Activity: Print every record exactly as it appears. Leave the pictures out.

Saved data entries:
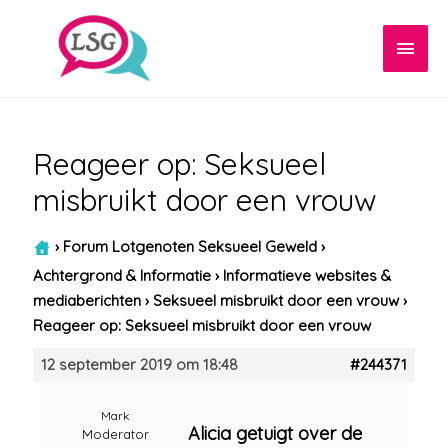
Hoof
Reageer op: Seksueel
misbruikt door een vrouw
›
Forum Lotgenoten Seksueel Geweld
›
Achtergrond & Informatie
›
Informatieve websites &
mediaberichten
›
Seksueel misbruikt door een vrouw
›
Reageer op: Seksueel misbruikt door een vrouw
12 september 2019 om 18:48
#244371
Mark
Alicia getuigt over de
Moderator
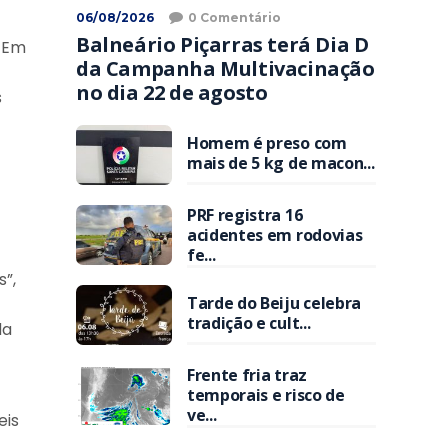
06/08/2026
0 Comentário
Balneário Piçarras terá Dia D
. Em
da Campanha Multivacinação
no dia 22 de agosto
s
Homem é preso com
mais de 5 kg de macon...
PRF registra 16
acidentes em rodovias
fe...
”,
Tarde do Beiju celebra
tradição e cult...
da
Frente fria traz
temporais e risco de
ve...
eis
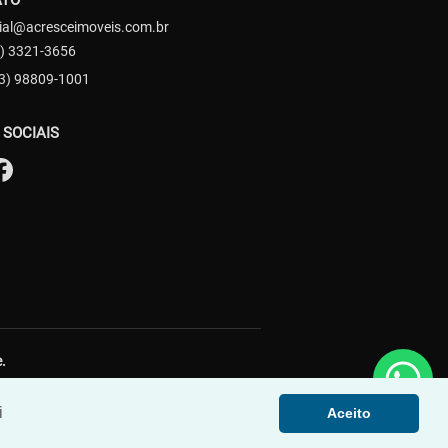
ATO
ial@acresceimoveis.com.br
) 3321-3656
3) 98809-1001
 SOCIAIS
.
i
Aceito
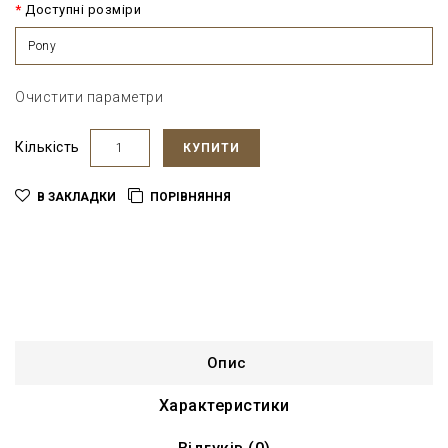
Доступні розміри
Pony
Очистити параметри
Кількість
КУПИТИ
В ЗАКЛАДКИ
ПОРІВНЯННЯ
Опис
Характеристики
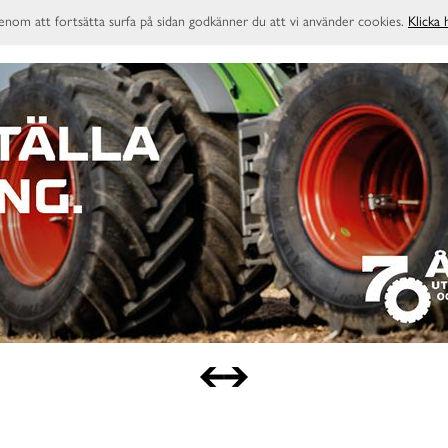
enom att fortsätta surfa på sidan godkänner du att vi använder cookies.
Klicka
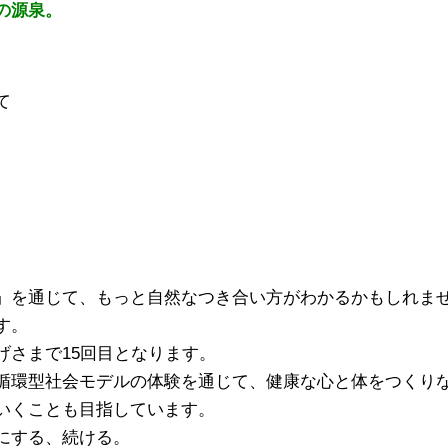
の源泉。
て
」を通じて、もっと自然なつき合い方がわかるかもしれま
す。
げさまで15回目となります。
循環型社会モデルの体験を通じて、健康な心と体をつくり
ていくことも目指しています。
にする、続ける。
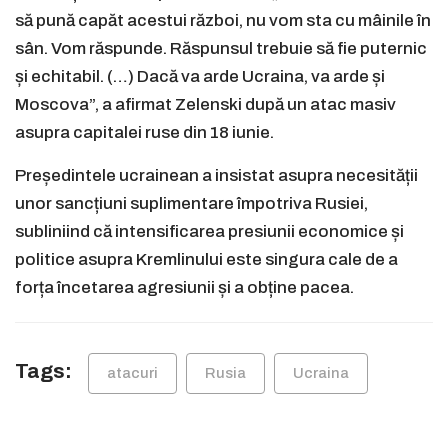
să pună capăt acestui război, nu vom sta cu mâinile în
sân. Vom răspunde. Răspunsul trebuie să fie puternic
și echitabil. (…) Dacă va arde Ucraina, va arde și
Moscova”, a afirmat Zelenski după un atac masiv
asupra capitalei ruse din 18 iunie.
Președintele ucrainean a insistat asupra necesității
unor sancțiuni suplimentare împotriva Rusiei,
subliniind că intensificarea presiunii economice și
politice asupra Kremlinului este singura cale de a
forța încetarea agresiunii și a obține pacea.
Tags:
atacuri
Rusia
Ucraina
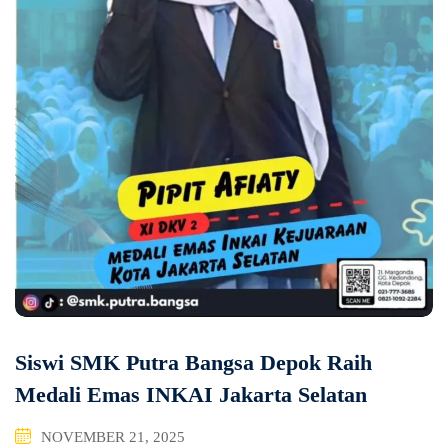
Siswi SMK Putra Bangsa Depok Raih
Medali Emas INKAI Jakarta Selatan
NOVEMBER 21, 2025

Task result:
Hoof
Reageer op: Seksueel
misbruikt door een vrouw
›
Forum Lotgenoten Seksueel Geweld
›
Achtergrond & Informatie
›
Informatieve websites &
mediaberichten
›
Seksueel misbruikt door een vrouw
›
Reageer op: Seksueel misbruikt door een vrouw
12 september 2019 om 18:48
#244371
Mark
Alicia getuigt over de
Moderator
06/08/2026
0 Comentário
Balneário Piçarras terá Dia D
. Em
da Campanha Multivacinação
no dia 22 de agosto
s
Homem é preso com
mais de 5 kg de macon...
PRF registra 16
acidentes em rodovias
fe...
”,
Tarde do Beiju celebra
tradição e cult...
da
Frente fria traz
temporais e risco de
ve...
eis
ATO
ial@acresceimoveis.com.br
) 3321-3656
3) 98809-1001
 SOCIAIS
.
i
Aceito
Доступні розміри
Pony
Очистити параметри
Кількість
КУПИТИ
В ЗАКЛАДКИ
ПОРІВНЯННЯ
Опис
Характеристики
enom att fortsätta surfa på sidan godkänner du att vi använder cookies.
Klicka
の源泉。
て
」を通じて、もっと自然なつき合い方がわかるかもしれま
す。
げさまで15回目となります。
循環型社会モデルの体験を通じて、健康な心と体をつくり
ていくことも目指しています。
にする、続ける。
să pună capăt acestui război, nu vom sta cu mâinile în
sân. Vom răspunde. Răspunsul trebuie să fie puternic
și echitabil. (…) Dacă va arde Ucraina, va arde și
Moscova”, a afirmat Zelenski după un atac masiv
asupra capitalei ruse din 18 iunie.
Președintele ucrainean a insistat asupra necesității
unor sancțiuni suplimentare împotriva Rusiei,
subliniind că intensificarea presiunii economice și
politice asupra Kremlinului este singura cale de a
forța încetarea agresiunii și a obține pacea.
Tags:
atacuri
Rusia
Ucraina
Siswi SMK Putra Bangsa Depok Raih
Medali Emas INKAI Jakarta Selatan
NOVEMBER 21, 2025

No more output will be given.